Posted on Aug 1, 1999

Lance Spallholz ’69 has been collecting Union postcards such as this one of the Nott Memorial for more than a dozen years.

For
many years, Lance Spallholz ’69 did not know he was a deltiologist.

The
term refers to individuals who collect postcards, and Spallholz came
across it one day as he was looking through Web sites, gathering
information about his hobby.

For
more than a dozen years, Spallholz has been a dedicated and
specialized postcard collector. His area of interest is Union College,
and he has about eighty postcards that show the College from 1906
through the 1920s.
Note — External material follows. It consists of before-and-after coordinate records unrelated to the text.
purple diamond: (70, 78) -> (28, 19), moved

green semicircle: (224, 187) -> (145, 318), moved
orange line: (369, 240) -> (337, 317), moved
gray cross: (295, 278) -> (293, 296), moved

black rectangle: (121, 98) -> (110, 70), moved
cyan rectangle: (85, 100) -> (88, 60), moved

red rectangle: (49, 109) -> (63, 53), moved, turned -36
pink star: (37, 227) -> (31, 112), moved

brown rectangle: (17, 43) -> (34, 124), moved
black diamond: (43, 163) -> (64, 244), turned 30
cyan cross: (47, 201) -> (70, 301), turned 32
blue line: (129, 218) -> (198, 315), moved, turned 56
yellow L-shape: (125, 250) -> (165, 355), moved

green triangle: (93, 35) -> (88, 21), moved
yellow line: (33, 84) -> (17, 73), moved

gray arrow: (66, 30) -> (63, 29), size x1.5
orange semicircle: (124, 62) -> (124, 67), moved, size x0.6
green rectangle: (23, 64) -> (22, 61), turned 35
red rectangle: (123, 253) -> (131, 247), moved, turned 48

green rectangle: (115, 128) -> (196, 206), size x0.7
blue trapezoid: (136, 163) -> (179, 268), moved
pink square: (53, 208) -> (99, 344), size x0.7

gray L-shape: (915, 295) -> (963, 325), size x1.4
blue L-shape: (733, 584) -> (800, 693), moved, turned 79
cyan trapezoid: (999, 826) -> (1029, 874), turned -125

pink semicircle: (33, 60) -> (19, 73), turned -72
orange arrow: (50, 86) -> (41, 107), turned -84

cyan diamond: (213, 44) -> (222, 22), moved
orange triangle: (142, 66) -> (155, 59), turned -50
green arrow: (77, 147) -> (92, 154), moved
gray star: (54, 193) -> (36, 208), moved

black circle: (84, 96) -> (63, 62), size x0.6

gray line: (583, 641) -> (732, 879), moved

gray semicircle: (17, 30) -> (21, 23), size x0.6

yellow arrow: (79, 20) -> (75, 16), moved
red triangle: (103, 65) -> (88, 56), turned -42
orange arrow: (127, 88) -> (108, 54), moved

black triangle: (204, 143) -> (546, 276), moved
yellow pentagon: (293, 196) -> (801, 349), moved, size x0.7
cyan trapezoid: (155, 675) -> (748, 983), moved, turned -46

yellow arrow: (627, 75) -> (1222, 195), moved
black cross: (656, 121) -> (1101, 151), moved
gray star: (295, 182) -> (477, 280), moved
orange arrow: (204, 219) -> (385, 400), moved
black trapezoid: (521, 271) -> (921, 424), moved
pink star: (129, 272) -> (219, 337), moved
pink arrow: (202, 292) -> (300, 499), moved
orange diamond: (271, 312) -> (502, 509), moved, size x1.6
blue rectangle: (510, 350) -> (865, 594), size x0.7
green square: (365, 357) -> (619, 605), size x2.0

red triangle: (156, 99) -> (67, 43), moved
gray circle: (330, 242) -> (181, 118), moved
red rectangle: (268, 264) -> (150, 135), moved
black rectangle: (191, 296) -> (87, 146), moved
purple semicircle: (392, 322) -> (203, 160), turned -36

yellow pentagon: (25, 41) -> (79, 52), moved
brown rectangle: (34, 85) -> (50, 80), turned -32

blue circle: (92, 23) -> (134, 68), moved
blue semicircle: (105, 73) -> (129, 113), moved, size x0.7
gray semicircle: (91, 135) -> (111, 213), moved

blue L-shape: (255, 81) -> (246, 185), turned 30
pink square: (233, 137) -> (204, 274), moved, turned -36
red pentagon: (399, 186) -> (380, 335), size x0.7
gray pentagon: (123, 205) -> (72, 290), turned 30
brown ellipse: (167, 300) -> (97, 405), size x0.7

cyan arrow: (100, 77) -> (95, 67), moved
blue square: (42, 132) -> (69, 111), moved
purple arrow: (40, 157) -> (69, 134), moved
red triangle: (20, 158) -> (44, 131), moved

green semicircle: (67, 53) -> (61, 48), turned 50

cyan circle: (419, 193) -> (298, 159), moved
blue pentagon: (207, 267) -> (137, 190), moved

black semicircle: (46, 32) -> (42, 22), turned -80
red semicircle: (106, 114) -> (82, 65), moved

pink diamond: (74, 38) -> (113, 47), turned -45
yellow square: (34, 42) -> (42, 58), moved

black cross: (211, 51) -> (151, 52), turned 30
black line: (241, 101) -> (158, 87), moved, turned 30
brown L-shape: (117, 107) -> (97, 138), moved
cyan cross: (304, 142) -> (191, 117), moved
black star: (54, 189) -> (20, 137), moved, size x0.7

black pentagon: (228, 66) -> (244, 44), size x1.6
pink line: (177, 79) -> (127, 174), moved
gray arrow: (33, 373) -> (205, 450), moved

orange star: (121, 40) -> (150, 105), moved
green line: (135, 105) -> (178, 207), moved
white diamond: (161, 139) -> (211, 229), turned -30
He is fascinated with the postcards because both
the pictures on the front and the messages on the back are so
evocative of a bygone era.

“Back
then, there was very little private photography, and there was no
color photography,” he says. “So this was how people saw the
world.”

Many
of the postcards were handpainted in Germany, and it is obvious, from
the multitude of ways the Nott Memorial is colored, that the
illustrators never saw the building.

Just
as interesting and nostalgic are the messages. One postcard of the
Nott Memorial carries the message, “Here is one of the great
buildings where many great men have received their learning.” On
a 1908 postcard of South College the sender wrote, “X marks
Harry’s room where we are having a fun time, but too strenuous for
me.” Another postcard of South College says, “If your father
had a good memory, he could tell you what a good time he had
here.” And on another: “Hard luck, Milton. Nothing but rain
up here.”

“Lots
of people didn’t have phones, so many of the messages were of the
‘Hope to get up this weekend’ variety that today would be
e-mail,” Spallholz says. “It was a fairly cheap way to stay
in touch.”

Spallholz
began to collect the postcards on visits he and his wife, Norma, made
to antique shops. As she looked for furniture for their house, he
began looking through the bins of postcards. He has found Union
postcards as far away as Maryland, where he paid fifty cents for a
card of South College.

His
interest in Union postcards is a natural. His grandfather, an uncle,
two great-uncles, and his daughter, Julianna, also graduated from the
College; he and Norma met in the Rathskeller and were married in
Memorial Chapel; and he has been a computer science instructor at
Union since 1985, when he left high school teaching to teach UNIX
systems management, applications programming, and computer languages
to Union students.

Not
surprisingly, given his profession, Spallholz has created a Web page
containing images of his postcards (http://tardis.union.edu/~spallhol/postcards).
He says he doesn’t know how many different Union scenes appeared on
postcards and would be happy to hear from alumni who come across a
Union card.

His
hobby, he says, is one of sentiment. “I don’t think the cards
have much monetary value, but I like the little messages. To those
people, they were very important. And now they’re gone.”